Грусть овладела мной, но гордость оживила мою потрясенную душу. Проезжая мимо Ржевского, я приметила знак радости, обещавший мне разъяснение всего. Возвратясь во дворец в сопровождении сестры, я получила через горничную записку от Ржевского, который просил у меня свидания втайне от старика, имея сообщить мне нечто весьма важное. И точно, в присутствии сестры моей он разоблачил передо мной тайны, которыми меня окружали, чтобы поставить непреодолимые преграды между нами. Он признался, что сам был обманут, подозревая, что я изменила ему, и всячески старался добиться истины; передал мне, что императрица сказала князю Орлову, что Бецкий весь день не давал ей покою, от моего имени прося ее оставить меня в городе для приготовления приданого. С моей стороны я рассказала ему, как произошло все вышеописанное. Все разъяснилось, и объяснение это привело к желанной развязке.

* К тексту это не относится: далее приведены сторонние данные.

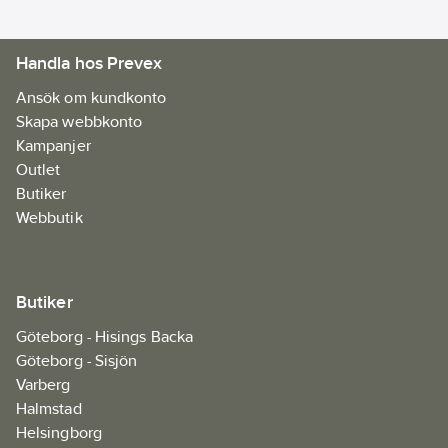
Materialklass
FAAA11
Handla hos Prevex
Ansök om kundkonto
Skapa webbkonto
Kampanjer
Outlet
Butiker
Webbutik
Butiker
Göteborg - Hisings Backa
Göteborg - Sisjön
Varberg
Halmstad
Helsingborg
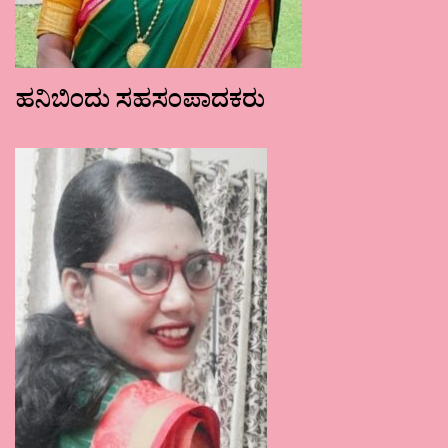
ಹನಿಬಿಂದು ಸಹಸಂಪಾದಕರು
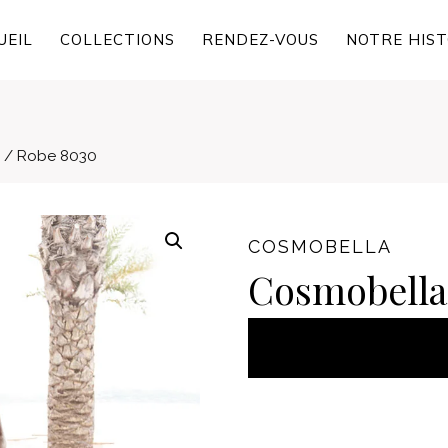
UEIL
COLLECTIONS
RENDEZ-VOUS
NOTRE HIST
 / Robe 8030
COSMOBELLA
Cosmobella
AJOUT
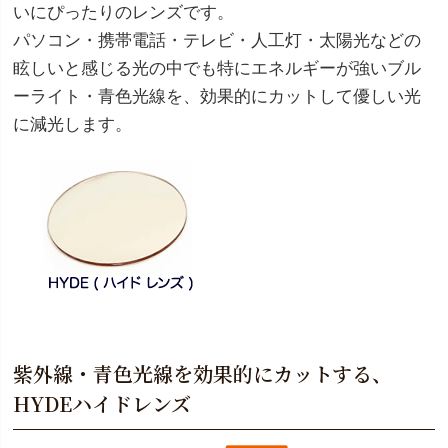
いにぴったりのレンズです。
パソコン・携帯電話・テレビ・人工灯・太陽光などの
眩しいと感じる光の中でも特にエネルギーが強いブル
ーライト・青色光線を、効果的にカットして優しい光
に減光します。
紫外線・青色光線を効果的にカットする、
HYDEハイドレンズ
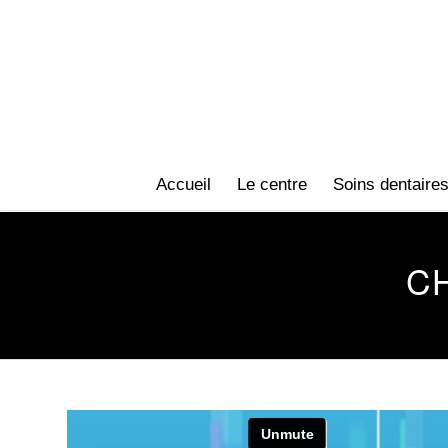
Accueil
Le centre
Soins dentaire
C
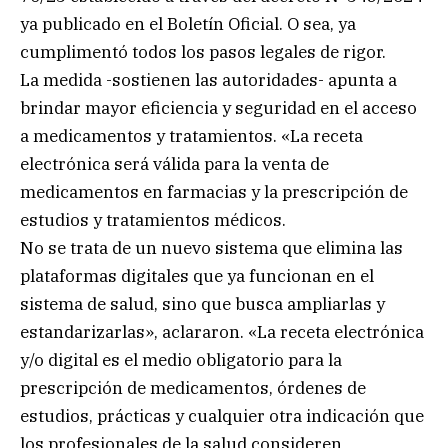
ya publicado en el Boletín Oficial. O sea, ya
cumplimentó todos los pasos legales de rigor.
La medida -sostienen las autoridades- apunta a
brindar mayor eficiencia y seguridad en el acceso
a medicamentos y tratamientos. «La receta
electrónica será válida para la venta de
medicamentos en farmacias y la prescripción de
estudios y tratamientos médicos.
No se trata de un nuevo sistema que elimina las
plataformas digitales que ya funcionan en el
sistema de salud, sino que busca ampliarlas y
estandarizarlas», aclararon. «La receta electrónica
y/o digital es el medio obligatorio para la
prescripción de medicamentos, órdenes de
estudios, prácticas y cualquier otra indicación que
los profesionales de la salud consideren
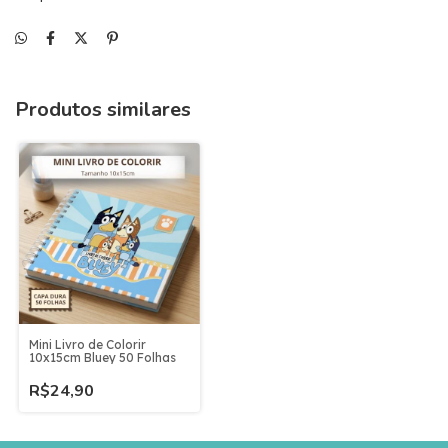
Produtos similares
Mini Livro de Colorir
10x15cm Bluey 50 Folhas
R$24,90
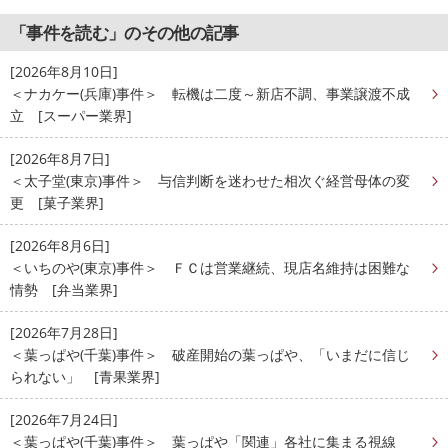
「事件を読む」のその他の記事
[2026年8月10日]
＜ナカケー(兵庫)事件＞ 転機は二度～新店不調、事業譲渡不成
立 [スーパー業界]
[2026年8月7日]
＜太子堂(東京)事件＞ 与信判断を迷わせた相次ぐ経営母体の変
更 [菓子業界]
[2026年8月6日]
＜いちのや(東京)事件＞ ＦＣは営業継続、現店名維持は困難な
情勢 [弁当業界]
[2026年7月28日]
＜葉っぱや(千葉)事件＞ 破産開始の葉っぱや、「いまだに信じ
られない」 [青果業界]
[2026年7月24日]
＜葉っぱや(千葉)事件＞ 葉っぱや「関連」各社に集まる視線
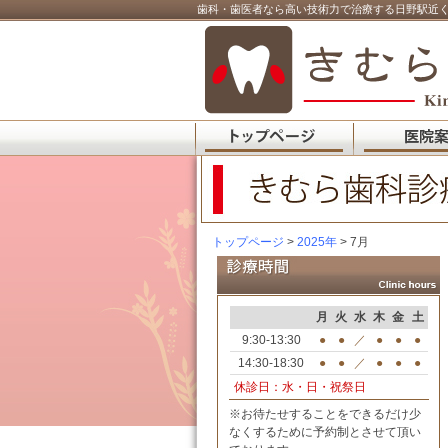
歯科・歯医者なら高い技術力で治療する日野駅近く
トップページ
>
2025年
> 7月
月
火
水
木
金
土
9:30-13:30
●
●
／
●
●
●
14:30-18:30
●
●
／
●
●
●
休診日：水・日・祝祭日
※お待たせすることをできるだけ少
なくするために予約制とさせて頂い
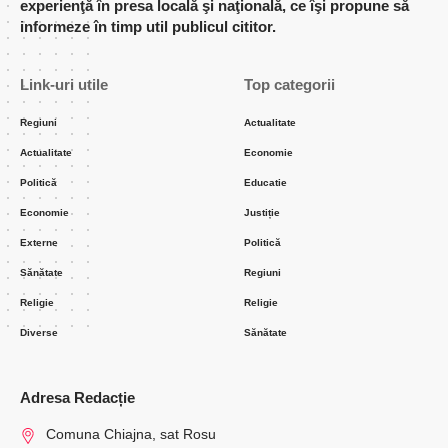
experienţă în presa locală şi naţională, ce îşi propune să
informeze în timp util publicul cititor.
Link-uri utile
Top categorii
Regiuni
Actualitate
Actualitate
Economie
Politică
Educatie
Economie
Justiție
Externe
Politică
Sănătate
Regiuni
Religie
Religie
Diverse
Sănătate
Adresa Redacție
Comuna Chiajna, sat Rosu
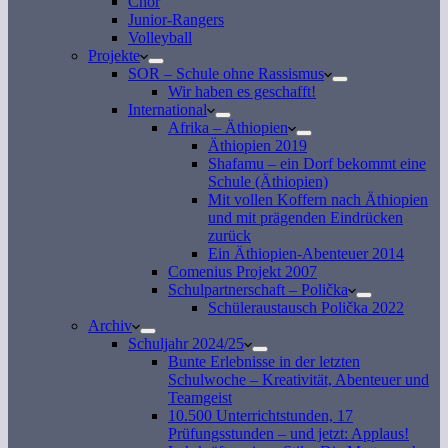
Chor
Junior-Rangers
Volleyball
Projekte
SOR – Schule ohne Rassismus
Wir haben es geschafft!
International
Afrika – Äthiopien
Äthiopien 2019
Shafamu – ein Dorf bekommt eine
Schule (Äthiopien)
Mit vollen Koffern nach Äthiopien
und mit prägenden Eindrücken
zurück
Ein Äthiopien-Abenteuer 2014
Comenius Projekt 2007
Schulpartnerschaft – Polička
Schüleraustausch Polička 2022
Archiv
Schuljahr 2024/25
Bunte Erlebnisse in der letzten
Schulwoche – Kreativität, Abenteuer und
Teamgeist
10.500 Unterrichtstunden, 17
Prüfungsstunden – und jetzt: Applaus!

Алексей Андреевич Ржевский (1737—1804) – действительный тайный советник, сенатор, вицедиректор Петербургской Академии Наук, президент Медицинской Коллегии, масон; поэт.
Г. Державин посвятил супругам Ржевским одну из своих од – «Счастливое семейство»:
В дому его нет ссор, разврата,
Но мир, покой и тишина:
Как маслина плодом богата
Красой и нравами жена (…)
Как розы, кисти винограда
Румянцем веселят своим,
Его благословенны чада
Так милы вкруг трапезы с ним.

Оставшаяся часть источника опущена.